Vai longe o tempo deste modelo de direito penitenciário, em que o estatuto jurídico do recluso estava adstrito a uma relação de dever e de subordinação face ao Estado e à administração penitenciária, com clara limitação da dignidade pessoal e dos direitos fundamentais dos detidos e reclusos em cumprimento de pena em estabelecimentos prisionais. Era um modelo em que a gestão e o quotidiano prisional eram um espaço vazio de direito e o recluso um ser despojado da sua humanidade.
A matriz deste novo direito penitenciário é a de que os direitos fundamentais do recluso só poderão ser sacrificados nos casos e nos termos previstos na lei em que o sacrifício seja requerido pelos valores inerentes à execução da pena, salvaguardando sempre o princípio da proporcionalidade, sem prejuízo de que há mesmo direitos fundamentais — a dignidade humana, a liberdade de consciência, a igualdade e outros — que não comportam qualquer limitação ou compressão.
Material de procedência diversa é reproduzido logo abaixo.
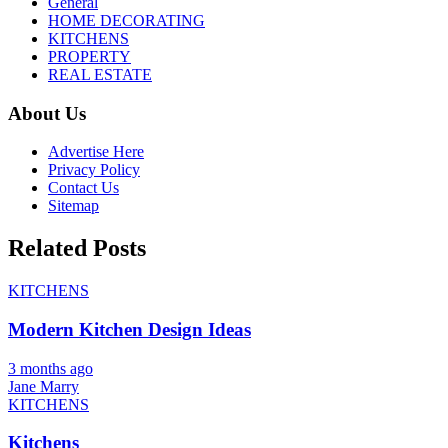
General
HOME DECORATING
KITCHENS
PROPERTY
REAL ESTATE
About Us
Advertise Here
Privacy Policy
Contact Us
Sitemap
Related Posts
KITCHENS
Modern Kitchen Design Ideas
3 months ago
Jane Marry
KITCHENS
Kitchens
Assiste-se em muitos países, entre eles o nosso, a um discurso neoliberal repressivo que apela ao alargamento indiferenciado da intervenção penal às novas formas de criminalidade, organizada e de massa, que a insegurança (ou o sentimento da insegurança) potenciam e caucionam. Estes aspectos, aliados a uma percepção social da violência, do risco e da ameaça, fazem perder terreno a uma política criminal que dê prioridade à "garantia da liberdade", substituindo-a por uma "política de segurança". O discurso da lei e da ordem tende a renascer e a afirmação dos direitos e liberdades fundamentais a recuar ou a falecer de razão.
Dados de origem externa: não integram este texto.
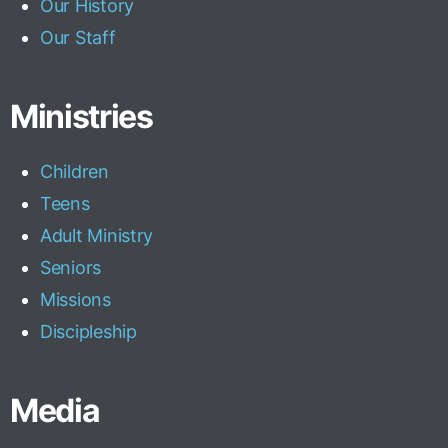
Our History
Our Staff
Ministries
Children
Teens
Adult Ministry
Seniors
Missions
Discipleship
Media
Pretendo reflectir e caracterizar sumariamente o sentido e alcance do modelo de um direito penitenciário consonante com os direitos fundamentais a partir das exigências e implicações destes direitos. A subordinação do direito penitenciário aos desígnios constitucionais mais não significa do que inscrever o direito penitenciário num programa de respeito e de promoção dos direitos humanos.
Mas a subordinação do direito penitenciário aos desígnios constitucionais exigirá sempre um modelo de respeito e de promoção dos direitos humanos, levando sempre em linha de conta o que prescreve o artigo 16.º, n.º 2 da Constituição da República Portuguesa: "Os preceitos constitucionais e legais relativos aos direitos fundamentais devem ser interpretados e integrados de harmonia com a Declaração Universal dos Direitos do Homem."
Daí, do ponto de vista material normativo, um direito penitenciário alinhado com o programa dos direitos fundamentais deve axiologicamente reflectir esses valores e obrigar, sem qualquer cedência ao discurso do medo e da insegurança, as autoridades penitenciárias à consciência da necessidade de conformar a sua actuação de acordo com a irrenunciável ética do Estado. Mesmo sob a irritação das mais drásticas e ameaçadoras manifestações da criminalidade, a administração penitenciária deve conformar sempre essa sua actuação de acordo com o princípio da legalidade e no estrito respeito pelos direitos fundamentais do recluso.
Todo o ser humano tem direito à sua humanidade e à sua dignidade enquanto pessoa, e vão longe os tempos dos banimentos e das proscrições, não obstante a morte civil decretada pelos Estados Unidos em relação aos prisioneiros de Guantánamo — essa ignomínia que confronta toda uma civilização.»